◆ **Extracted page text data**
----
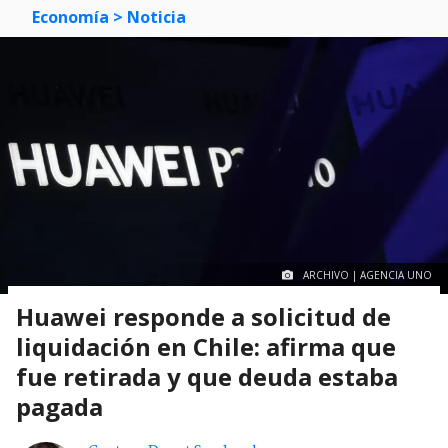
Economía
> Noticia
ARCHIVO | AGENCIA UNO
Huawei responde a solicitud de
liquidación en Chile: afirma que
fue retirada y que deuda estaba
pagada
----
◆ **Exercise requirements**
Write out every entry again word for word, without any of the pictures.

◆ **Result of this exercise**
Economía
> Noticia
ARCHIVO | AGENCIA UNO
Huawei responde a solicitud de
liquidación en Chile: afirma que
fue retirada y que deuda estaba
pagada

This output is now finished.